Based on the literature review provided, this research is groundbreaking in its systematic application of two distinct grey-box artificial intelligence models: genetic programming (GP) and classification and regression tree (CART). These models are utilized for the first time to predict critical soil parameters—California bearing ratio (CBR), unconfined compressive strength (UCS), and resistance value (Rvalue) determined through in-situ cone penetrometer tests—for expansive soil treated with recycled and activated rice husk ash composites. The study further evaluates the significance of input parameters, performing a sensitivity analysis on 121 datasets, each consisting of seven inputs: hydrated-lime activated rice husk ash (HARHA), liquid limit (LL), plastic limit (PL), plasticity index (PI), optimum moisture content (wOMC), clay activity (AC), and maximum dry density (MDD). HARHA, a material produced by blending 5% hydrated lime with rice husk ash, acts as an activator, and it is created from the controlled combustion of rice husk waste. Different proportions of HARHA (ranging from 0.1% to 12% in increments of 0.1% of weight) were employed to treat clayey soil, with the resulting effects on soil properties meticulously examined and documented within the study.
2. Database Processing
This study uses a 121-laboratory database, originally studied by Onyelowe et al. [
25], who examined expansive clays by conducting tests on both untreated and treated soils to determine the datasets by observing the effects of stabilization on the predictor parameters. Onyelowe et al. [
25] conducted a series of tests utilizing a laboratory to gather the data. The database is represented as three-dimensional diagrams in
Figure 1. Experiments were conducted on expansive clay soil, both untreated and treated with hydrated-lime activated rice husk ash (HARHA). The HARHA, a binder developed by blending rice husk ash with hydrated lime, was tested at varying proportions on the clayey soil.
Figure 2 depicts the effect of adding HARHA on three parameters: CBR, UCS, and resistance values.

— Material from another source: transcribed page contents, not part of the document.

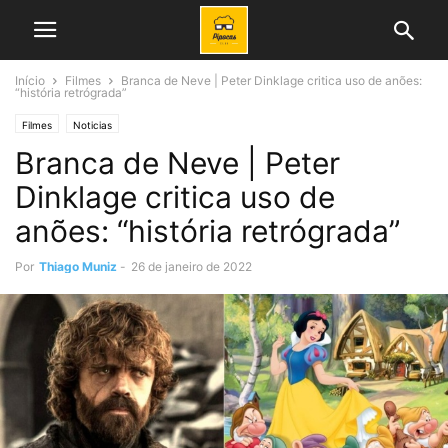
Início
Filmes
Branca de Neve | Peter Dinklage critica uso de anões:
“história retrógrada”
Filmes
Noticias
Branca de Neve | Peter
Dinklage critica uso de
anões: “história retrógrada”
Por
Thiago Muniz
-
26 de janeiro de 2022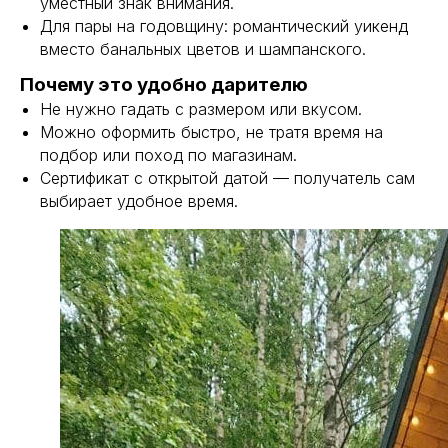
уместный знак внимания.
Для пары на годовщину: романтический уикенд
вместо банальных цветов и шампанского.
Почему это удобно дарителю
Не нужно гадать с размером или вкусом.
Можно оформить быстро, не тратя время на
подбор или поход по магазинам.
Сертификат с открытой датой — получатель сам
выбирает удобное время.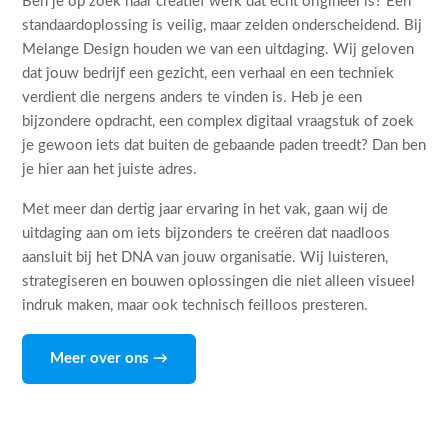
Ben je op zoek naar creatief werk dat echt origineel is? Een
standaardoplossing is veilig, maar zelden onderscheidend. Bij
Melange Design houden we van een uitdaging. Wij geloven
dat jouw bedrijf een gezicht, een verhaal en een techniek
verdient die nergens anders te vinden is. Heb je een
bijzondere opdracht, een complex digitaal vraagstuk of zoek
je gewoon iets dat buiten de gebaande paden treedt? Dan ben
je hier aan het juiste adres.
Met meer dan dertig jaar ervaring in het vak, gaan wij de
uitdaging aan om iets bijzonders te creëren dat naadloos
aansluit bij het DNA van jouw organisatie. Wij luisteren,
strategiseren en bouwen oplossingen die niet alleen visueel
indruk maken, maar ook technisch feilloos presteren.
Meer over ons →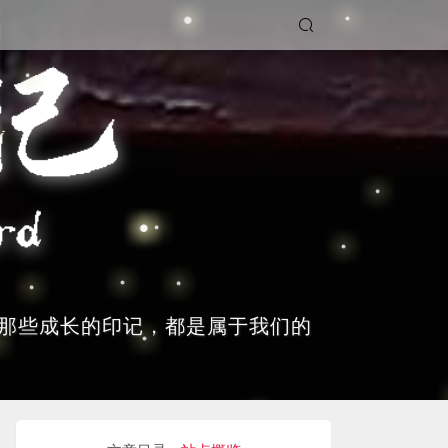
那些成长的印记，都是属于我们的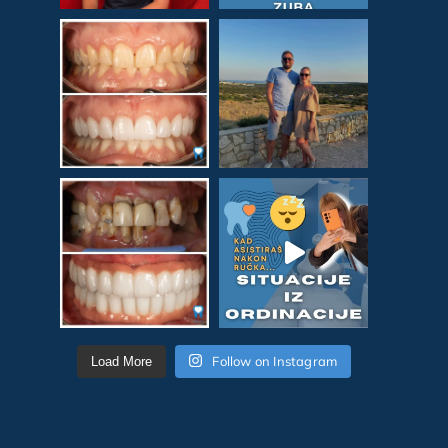
Follow on Instagram
Load More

The results indicate that all three parameters increased with the percentage of additive until they reached a peak. Afterward, they showed slight decreases. An approximate value of 11.5% could be considered the optimal amount of HARHA additive.
The existing database contained seven inputs, which were as follows: hydrated-lime activated rice husk ash (HARHA), liquid limit (LL), plastic limit (PL), plasticity index (PI), optimum moisture content (wOMC), clay activity (AC), and maximum dry density (MDD). The plasticity index parameter was derived by subtracting the liquid limit from the plastic limit, while the remaining parameters were independent and lacked a direct correlation.
This database is noteworthy for using one of the largest sources of laboratory-derived UCS, CBR, and Rvalue measurements documented in the literature, boasting a considerable number of entries, totaling seven.
Table 1 shows the statistical characteristics of the database utilized in this study, presenting the minimum, maximum, and mean values for both inputs and outputs. These descriptive statistics offer valuable insights into the distribution and properties of the data, providing crucial information for model selection and optimization in subsequent analyses.
2.1. Outliers
Within the realm of database preparation, a pivotal concern revolves around the detection of outliers. Within a database context, an outlier denotes a data point that exhibits notable deviation from the majority of the data points [
60,
61]. The imperative lies in identifying and outrightly excluding these data points from the modeling process, as they have the potential to lead the model astray. Recognizing these particular data instances constitutes a pivotal stride in statistical analysis, commencing with the description of normative observations [
62,
63,
64]. This entails an overarching evaluation of the graphed data’s configuration, with the identification of extraordinary observations that diverge significantly from the data’s central mass—termed outliers.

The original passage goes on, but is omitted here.